42

It used to be considered beneficial to include the 'o' modifier at the end of Perl regular expressions. The current Perl documentation does not even seem to list it, certainly not at the modifiers section of perlre.

Does it provide any benefit now?

It is still accepted, for reasons of backwards compatibility if nothing else.


As noted by J A Faucett and brian d foy, the 'o' modifier is still documented, if you find the right places to look (one of which is not the perlre documentation). It is mentioned in the perlop pages. It is also found in the perlreref pages.

As noted by Alan M in the accepted answer, the better modern technique is usually to use the qr// (quoted regex) operator.

brian d foy
  • 129,424
  • 31
  • 207
  • 592
Jonathan Leffler
  • 730,956
  • 141
  • 904
  • 1,278
  • The page you mention does describe the /o option, but only in the descriptions of qr// and m// operators. – J. A. Faucett Feb 15 '09 at 05:10
  • 1
    @J A Faucett: Hmm, I don't see it on that page, but can find it mentioned in the perlop (http://perldoc.perl.org/perlop.html#Regexp-Quote-Like-Operators) pages. It wasn't listed in the obvious place. I also found it listed in the perlreref (http://perldoc.perl.org/perlreref.html). – Jonathan Leffler Feb 15 '09 at 05:29

7 Answers7

38

/o is deprecated. The simplest way to make sure a regex is compiled only once is to use use a regex object, like so:

my $reg = qr/foo$bar/;

The interpolation of $bar is done when the variable $reg is initialized, and the cached, compiled regex will be used from then on within the enclosing scope. But sometimes you want the regex to be recompiled, because you want it to use the variable's new value. Here's the example Friedl used in The Book:

sub CheckLogfileForToday()
{
  my $today = (qw<Sun Mon Tue Wed Thu Fri Sat>)[(localtime)[6]];

  my $today_regex = qr/^$today:/i; # compiles once per function call

  while (<LOGFILE>) {
    if ($_ =~ $today_regex) {
      ...
    }
  }
}

Within the scope of the function, the value of $today_regex stays the same. But the next time the function is called, the regex will be recompiled with the new value of $today. If he had just used:

if ($_ =~ m/^$today:/io)

...the regex would never be updated. So, with the object form you have the efficiency of /o without sacrificing flexibility.

Alan Moore
  • 73,866
  • 12
  • 100
  • 156
19

The /o modifier is in the perlop documentation instead of the perlre documentation since it is a quote-like modifier rather than a regex modifier. That has always seemed odd to me, but that's how it is. Since Perl 5.20, it's now listed in perlre simply to note that you probably shouldn't use it.
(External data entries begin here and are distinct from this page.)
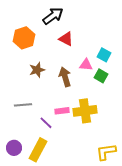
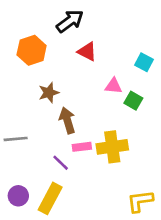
cyan square: (104, 55) -> (144, 62), moved
brown arrow: (65, 77) -> (67, 120), moved
gray line: (23, 105) -> (16, 139), moved

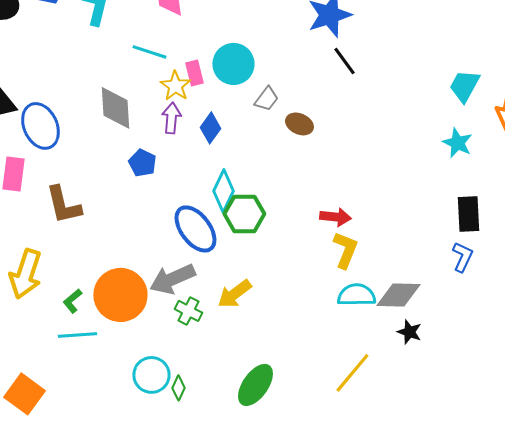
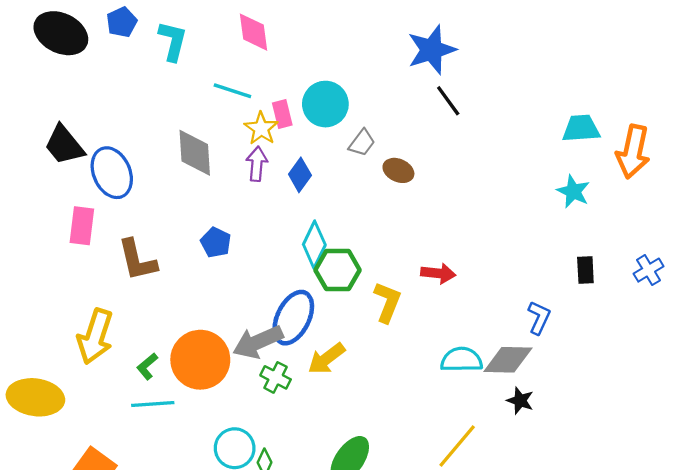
cyan trapezoid: (464, 86) -> (581, 128), turned 57
blue pentagon: (142, 163) -> (216, 242), moved
black rectangle: (468, 214) -> (585, 270), size x0.7
blue ellipse: (195, 229) -> (293, 318), moved, turned 63
yellow L-shape: (345, 250) -> (387, 302), moved
blue L-shape: (462, 257) -> (539, 318), moved

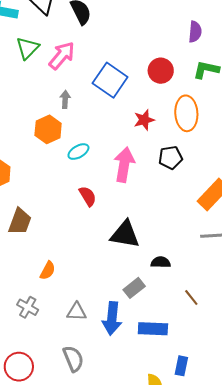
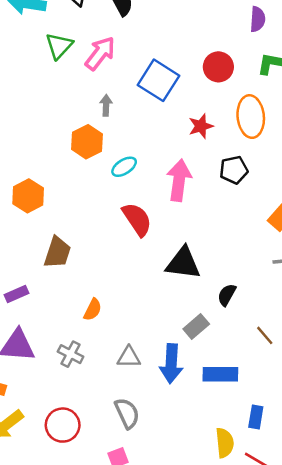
red semicircle: (88, 196) -> (137, 219), size x1.4
black semicircle: (161, 262) -> (227, 295), turned -60

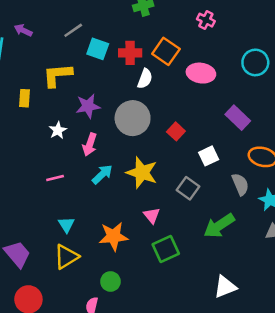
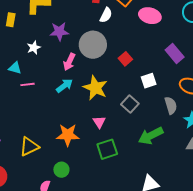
pink arrow: (90, 145) -> (69, 62), moved
cyan triangle: (66, 225) -> (15, 68), moved, turned -48

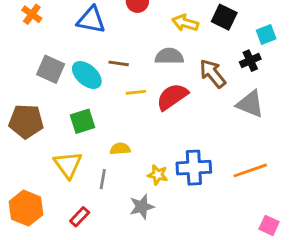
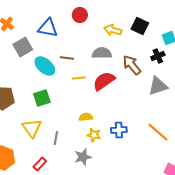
gray square: (51, 69) -> (23, 47), moved, turned 36
gray triangle: (250, 104) -> (158, 86), turned -40
yellow semicircle: (120, 149) -> (86, 117), moved
blue cross: (194, 168) -> (119, 130), size x0.7
orange line: (250, 170) -> (158, 132), turned 60

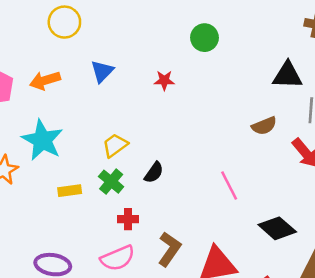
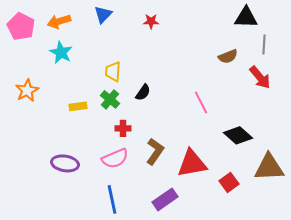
cyan star: (42, 140) -> (61, 52), moved, size x0.7
yellow trapezoid: (115, 145) -> (113, 71), turned -50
Before Perl 5.6, Perl would recompile the regex even if the variable had not changed. You don't need to do that anymore. You could use /o to compile the regex once despite further changes to the variable, but as the other answers noted, qr// is better for that.

brian d foy
  • 129,424
  • 31
  • 207
  • 592
7

In the Perl 5 version 20.0 documentation http://perldoc.perl.org/perlre.html it states

Modifiers

Other Modifiers

…

o - pretend to optimize your code, but actually introduce bugs

which may be a humorous way of saying it was supposed to perform some kind of optimisation, but the implementation is broken.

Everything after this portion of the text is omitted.